I am taking a break from writing brand new blog posts over the summer.
Instead of posting new work I am going to give readers the chance to read material from the archives of this blog.
Starting on Monday, a new-old blog post will appear here every two days, twenty of my favourites from the last four years.
See you all in September, and happy holidays.
I am at a thing. It is not my thing, it is someone else’s thing.
Poets are there. People I love, people I trust. It is a good evening.
There is small talk (not our strong suit), then one asks me ‘Are you writing?’ I demur. I know this has been coming, yet I am floundering. I make a joke about the wine. Then I say what I always say (and immediately wish I hadn’t): ‘I think so, yes.’
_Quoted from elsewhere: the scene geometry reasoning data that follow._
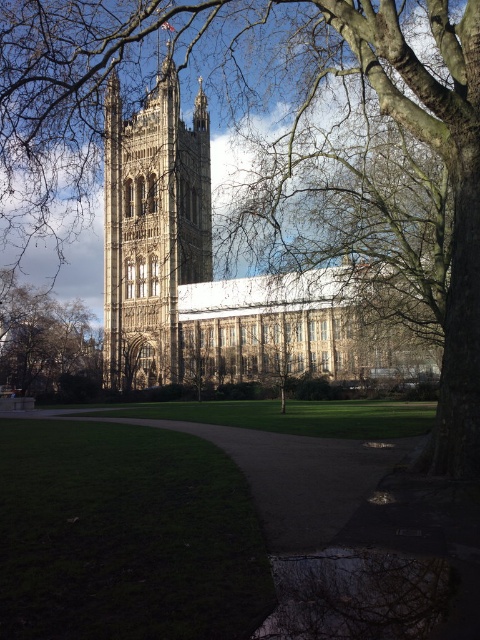 Question: Where is golden stone tower at center located in relation to smooth bark tree at lower left in the image?

Choices:
 (A) left
 (B) right

Answer: (B)

Question: Is golden stone church at center to the right of brown gravel path at center from the viewer's perspective?

Choices:
 (A) yes
 (B) no

Answer: (B)

Question: Among these points, which one is farthest from the camera?

Choices:
 (A) (21, 337)
 (B) (269, 545)
 (C) (137, 125)

Answer: (C)

Question: Which point is farther from the camera taking this photo?

Choices:
 (A) (180, 164)
 (B) (340, 483)
 (C) (2, 353)

Answer: (C)

Question: Which of the following is the closest to the observer?

Choices:
 (A) (172, 77)
 (B) (187, 140)

Answer: (A)

Question: Observing the image, what is the correct spatial positioning of golden stone church at center in reference to golden stone tower at center?

Choices:
 (A) right
 (B) left

Answer: (B)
I go into a riff about ‘finding’ my folder of poems and ‘discovering’ that poems have ‘appeared there’. ‘So it seems I have been,’ I say. I smile, weakly.
A few days later, I am at another thing. There are people there who I love and trust. Normal people.
Someone I have not seen in a long time comes up to me. ‘Are you still writing?’ she says. I demur. I know this has been coming, yet I flounder. I make a joke about the weather. ‘Yes I am,’ I say.
Later I meditate on the warmth of my friends’ questioning, their genuine care and concern. I think about the assumptions underpinning their queries. The poet’s assumes that I am in a state of wanting to be writing, that is matters to me, that it is the main thing. The friend’s question assumes that other factors may have come into the picture. They like that I write (they may even want me to write), but they also know that people sometimes stop doing what they love, or give up. For this reason I say to them ‘I will write until I die.’ Then we talk about something else.
The truth is, there is no honest answer to either of my friend’s questions. There is no ‘I am writing’. There is only ‘I want to be writing’ or ‘I have written’. The writing is so private, so unspeakable, it is like a dream. I have no memory of doing it, ever. Perhaps the place I was in, or the time of year, but never the actual thing, the act of it. This is why I tell the story of ‘discovering’ some poems: the evidence backs me up. They are a surprise (why else do them?) when they come and they are a surprise months later when I decide to kill them or do something with them.
In between I have no idea what happens. The process. We call it writing. I am not doing any. If I were I wouldn’t tell you.